If the prospective captive owner cannot meet minimum financial requirements, the question is moot; however, in most cases, if the stars align to suggest that a captive makes economic sense, those stars almost always include tax-deductible premiums and the captive's use of insurance accounting.
The most contentious tax-related issue today is the definition and interpretation of risk distribution. Also called risk sharing, a bona fide insurance company per the IRS requires that the captive insure a sufficient number of unrelated risks. Over the past few years, this has been the primary focus of IRS auditors. As the IRS has never provided a "bright line" test of whether or not risk distribution is present, captive owners and their advisers have relied on various interpretations of the relevant IRS "safe harbor" revenue rulings and court cases.

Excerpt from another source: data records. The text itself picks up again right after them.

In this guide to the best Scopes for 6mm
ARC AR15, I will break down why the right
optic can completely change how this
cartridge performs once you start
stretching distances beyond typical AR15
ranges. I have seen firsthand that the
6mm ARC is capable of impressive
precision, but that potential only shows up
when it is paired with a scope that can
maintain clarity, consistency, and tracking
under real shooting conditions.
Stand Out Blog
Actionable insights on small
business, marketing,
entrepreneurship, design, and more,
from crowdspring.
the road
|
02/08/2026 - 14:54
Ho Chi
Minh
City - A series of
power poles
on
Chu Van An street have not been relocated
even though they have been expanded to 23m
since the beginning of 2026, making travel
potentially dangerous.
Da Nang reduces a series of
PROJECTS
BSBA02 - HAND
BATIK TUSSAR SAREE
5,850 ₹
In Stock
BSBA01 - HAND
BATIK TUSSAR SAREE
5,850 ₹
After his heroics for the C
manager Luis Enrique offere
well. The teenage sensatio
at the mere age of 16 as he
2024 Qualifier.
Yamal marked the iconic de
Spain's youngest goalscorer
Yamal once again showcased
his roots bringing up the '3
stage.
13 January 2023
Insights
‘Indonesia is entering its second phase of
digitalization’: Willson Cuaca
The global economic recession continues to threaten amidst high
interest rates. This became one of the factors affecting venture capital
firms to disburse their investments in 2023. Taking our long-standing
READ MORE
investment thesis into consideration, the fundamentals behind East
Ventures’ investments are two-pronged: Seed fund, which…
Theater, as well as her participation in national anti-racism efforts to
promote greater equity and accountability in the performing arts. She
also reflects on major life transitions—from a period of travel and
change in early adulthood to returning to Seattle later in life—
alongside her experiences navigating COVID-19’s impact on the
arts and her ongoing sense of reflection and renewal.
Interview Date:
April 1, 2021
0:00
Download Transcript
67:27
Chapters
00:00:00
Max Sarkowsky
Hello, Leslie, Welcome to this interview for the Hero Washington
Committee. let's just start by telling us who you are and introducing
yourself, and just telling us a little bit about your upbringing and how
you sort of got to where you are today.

Onshore captives are under a very bright IRS spotlight. One of the obvious reasons for this is that onshore captives are relatively high-profile entities and are becoming very sophisticated operations, adding staff, and insuring a wide variety of risks heretofore considered uninsurable business risks. While single-parent captives, regardless of domicile, are not insurance companies per the IRS unless they satisfy one of the risk distribution tests, many captive owners treat their captives as though they were insurers, deducting their premiums from their income taxes.
To the uninitiated, one of the assumed benefits of onshore captives is the fact that they are onshore and not domiciled in some tropical island paradise with little or no effective financial regulation. This state of affairs was, to a large extent, true decades ago, but in those days, there were no onshore captive domiciles. (Vermont was the first, established in 1981.) Clearly, we have come a very long way since the days of renegade offshore tax havens, but there are some very good reasons why onshore captive owners should seriously consider moving to an offshore domicile and into a cell captive.
The cell captive was first legislated in Guernsey in 1997 and has provided a relatively less expensive, and some argue more efficient, alternative to single-parent equity captives. A cell captive provides the domicile, the license, a small amount of capital, and the legal structure in which to create a group or single-parent captive. The major difference between a cell captive and a single-parent captive is that someone else owns the cell captive. The captive "parent" might own the cell's assets, but it does not own the captive.
So, what are we talking about? We're talking about significantly reducing an onshore single-parent captive's visibility to US tax and regulatory authorities by moving offshore, into someone else's cell captive. Gone are the concerns about the efficacy of offshore regulatory regimes. Domiciles such as the Cayman Islands and Bermuda offer highly sophisticated environments, as evidenced by the hundreds of captives in each domicile.
One of the strongest arguments for the establishment of wholly owned single-parent captives is the notion of control. The parent has effective control over the captive's governance, financial decisions, and utilization. Cell captives, on the other hand, allow the cell residents no control over these important areas but, if structured properly, provide a relatively low profile from a tax and regulatory perspective. Either a "properly structured" cell captive provides a mechanism for risk distribution, or its ownership structure places the cell company outside of the IRS's jurisdiction.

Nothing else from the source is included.